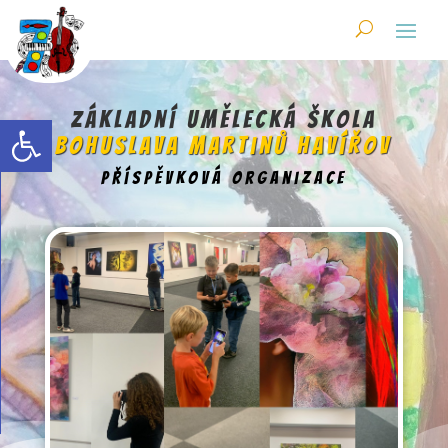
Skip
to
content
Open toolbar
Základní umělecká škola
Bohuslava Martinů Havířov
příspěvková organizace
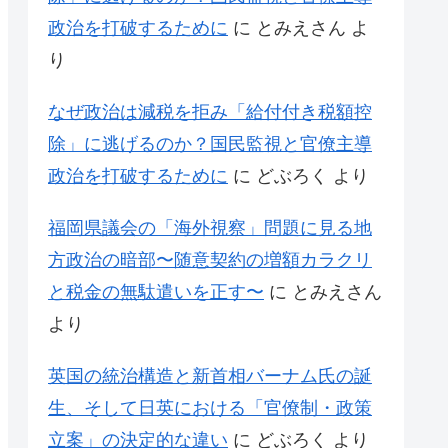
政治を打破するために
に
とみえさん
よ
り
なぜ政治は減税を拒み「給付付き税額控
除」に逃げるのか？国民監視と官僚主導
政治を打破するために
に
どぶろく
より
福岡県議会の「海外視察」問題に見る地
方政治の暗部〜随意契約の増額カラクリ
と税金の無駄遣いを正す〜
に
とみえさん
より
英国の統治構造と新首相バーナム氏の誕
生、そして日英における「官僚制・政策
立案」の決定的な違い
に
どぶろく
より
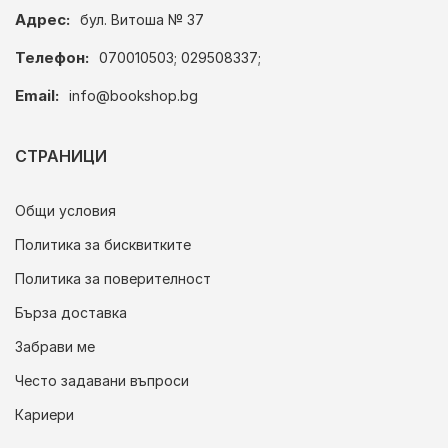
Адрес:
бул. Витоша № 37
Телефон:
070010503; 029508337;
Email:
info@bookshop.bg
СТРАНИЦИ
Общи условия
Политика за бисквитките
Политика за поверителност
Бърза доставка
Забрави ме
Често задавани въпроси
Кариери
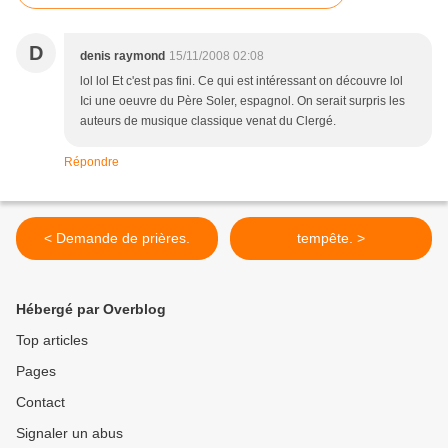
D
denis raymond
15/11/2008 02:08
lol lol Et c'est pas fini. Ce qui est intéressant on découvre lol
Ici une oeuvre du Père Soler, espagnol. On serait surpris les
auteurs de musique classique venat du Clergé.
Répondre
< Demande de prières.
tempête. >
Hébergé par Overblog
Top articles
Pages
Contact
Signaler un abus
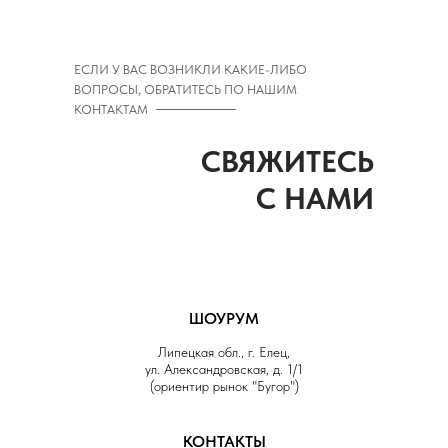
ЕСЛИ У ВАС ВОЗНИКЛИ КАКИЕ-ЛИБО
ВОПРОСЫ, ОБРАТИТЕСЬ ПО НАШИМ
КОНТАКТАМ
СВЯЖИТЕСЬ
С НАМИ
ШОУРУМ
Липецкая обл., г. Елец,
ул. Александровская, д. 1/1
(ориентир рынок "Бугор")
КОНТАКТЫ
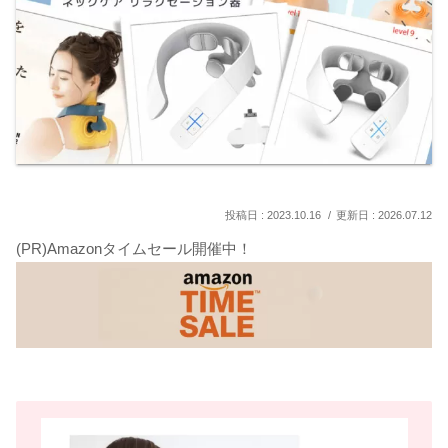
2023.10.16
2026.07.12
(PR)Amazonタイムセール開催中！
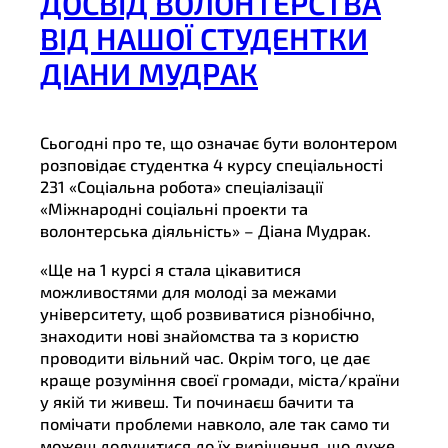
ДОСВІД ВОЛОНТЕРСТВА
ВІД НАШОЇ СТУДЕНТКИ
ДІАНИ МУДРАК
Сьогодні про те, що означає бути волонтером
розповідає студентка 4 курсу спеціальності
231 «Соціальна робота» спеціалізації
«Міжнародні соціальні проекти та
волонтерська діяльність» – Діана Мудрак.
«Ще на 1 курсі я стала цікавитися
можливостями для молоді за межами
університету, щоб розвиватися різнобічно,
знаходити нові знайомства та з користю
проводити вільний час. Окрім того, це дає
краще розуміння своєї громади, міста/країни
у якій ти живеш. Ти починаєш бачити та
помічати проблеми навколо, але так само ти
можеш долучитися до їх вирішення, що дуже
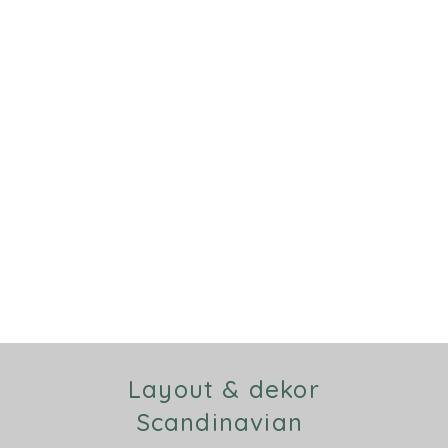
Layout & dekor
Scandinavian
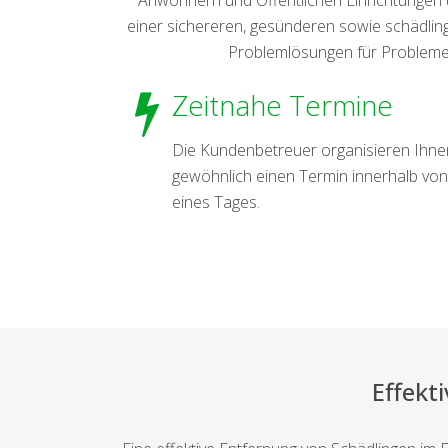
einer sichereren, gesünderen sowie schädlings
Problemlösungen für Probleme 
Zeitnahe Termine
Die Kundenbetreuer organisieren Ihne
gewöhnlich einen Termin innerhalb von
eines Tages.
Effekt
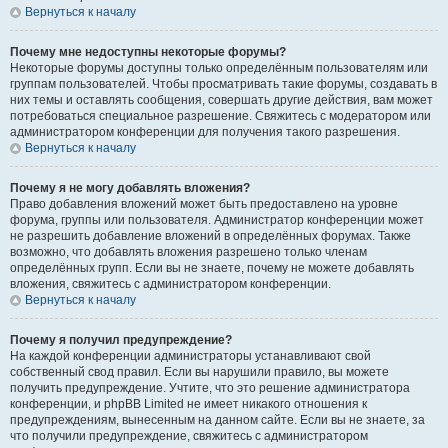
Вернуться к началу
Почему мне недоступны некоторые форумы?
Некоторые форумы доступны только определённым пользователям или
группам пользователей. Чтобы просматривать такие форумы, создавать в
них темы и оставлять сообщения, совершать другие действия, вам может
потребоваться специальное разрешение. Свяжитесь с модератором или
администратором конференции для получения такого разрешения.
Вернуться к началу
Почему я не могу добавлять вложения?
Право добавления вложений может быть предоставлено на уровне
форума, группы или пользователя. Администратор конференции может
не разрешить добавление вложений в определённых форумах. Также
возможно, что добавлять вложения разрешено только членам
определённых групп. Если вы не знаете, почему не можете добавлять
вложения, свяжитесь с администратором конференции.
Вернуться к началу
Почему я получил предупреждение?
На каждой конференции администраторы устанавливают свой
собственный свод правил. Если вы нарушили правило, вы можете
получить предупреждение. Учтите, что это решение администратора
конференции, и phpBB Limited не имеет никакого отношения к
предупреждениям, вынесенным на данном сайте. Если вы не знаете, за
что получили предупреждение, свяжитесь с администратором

* [YOUR INSTRUCTIONS] Go down the entries above from the line containing "ВОПРОСЫ, ОБРАТИТЕСЬ ПО НАШИМ" to the line containing "знаходити нові знайомства та з користю" and write out each line exactly, leaving pictures out.

* [RESULT BELOW]
ВОПРОСЫ, ОБРАТИТЕСЬ ПО НАШИМ
КОНТАКТАМ
СВЯЖИТЕСЬ
С НАМИ
ШОУРУМ
Липецкая обл., г. Елец,
ул. Александровская, д. 1/1
(ориентир рынок "Бугор")
КОНТАКТЫ
2023.10.16
2026.07.12
(PR)Amazonタイムセール開催中！
ДОСВІД ВОЛОНТЕРСТВА
ВІД НАШОЇ СТУДЕНТКИ
ДІАНИ МУДРАК
Сьогодні про те, що означає бути волонтером
розповідає студентка 4 курсу спеціальності
231 «Соціальна робота» спеціалізації
«Міжнародні соціальні проекти та
волонтерська діяльність» – Діана Мудрак.
«Ще на 1 курсі я стала цікавитися
можливостями для молоді за межами
університету, щоб розвиватися різнобічно,
знаходити нові знайомства та з користю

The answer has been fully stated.